Locking a Windows device when employees leaveSolved

Hey @famk_e ! Classic situation, this happens more often than you’d think.

In Hexnode, there are quite a few ways to cut off user access. The first thing that comes to mind is the Wipe Device remote action. It’s the simplest way to ensure the user can’t get to corporate data; it removes everything from the device so nothing sensitive stays behind.

If you just need a quick temporary solution, you can go with the Lock Device action. It instantly locks the screen remotely, giving you time to take further action. Meanwhile, you can disable the local account or change its password from your end to make sure the employee can’t log back in.

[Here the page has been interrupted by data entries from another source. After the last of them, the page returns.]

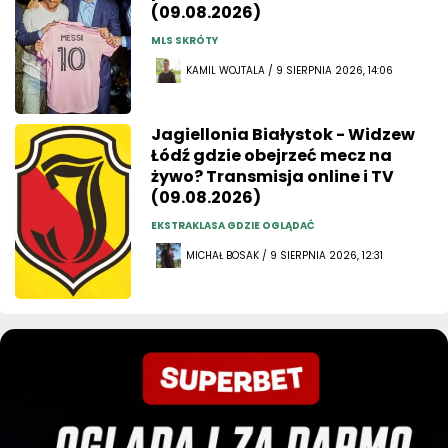
(09.08.2026)
MLS SKRÓTY
KAMIL WOJTALA / 9 SIERPNIA 2026, 14:06
Jagiellonia Białystok - Widzew
Łódź gdzie obejrzeć mecz na
żywo? Transmisja online i TV
(09.08.2026)
EKSTRAKLASA GDZIE OGLĄDAĆ
MICHAŁ BOSAK / 9 SIERPNIA 2026, 12:31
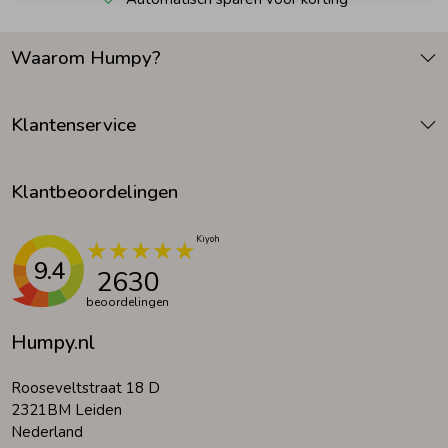
Zomeraccessoires
Waarom Humpy?
Kledingaccessoires
Klantenservice
Beenmode
Klantbeoordelingen
Winteraccessoires
9.4
2630
beoordelingen
Humpy.nl
Rooseveltstraat 18 D
2321BM Leiden
Nederland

Thanks, @skylar-a ! But if I use Wipe Device, won’t that remove everything, even Hexnode? I’d still want the device to remain managed so we can reassign it later.

Good question, @famk_e . You’re absolutely right. The Wipe Device action clears everything, leaving only the OS.

But don’t worry, there’s a smarter way around it! You can set up Windows Autopilot enrollment. That way, when you wipe the device, it will automatically re-enroll with Hexnode during setup. So, you still get a fresh start for the new employee and keep the device under management.

Hey folks, jumping in with a few more tricks.

Before handing devices out, you can use Hexnode Access policy to make users sign in through your identity provider (like Azure AD). If you’ve done that, simply disable their Azure AD account when they leave. Problem solved, they can’t sign in at all.

Another good option is the Enable Lost Mode action. It remotely locks the device and restricts all its functionalities. The only way to use it again is for the admin to Disable Lost Mode from the Hexnode portal. Perfect if you’re waiting for the device to be returned.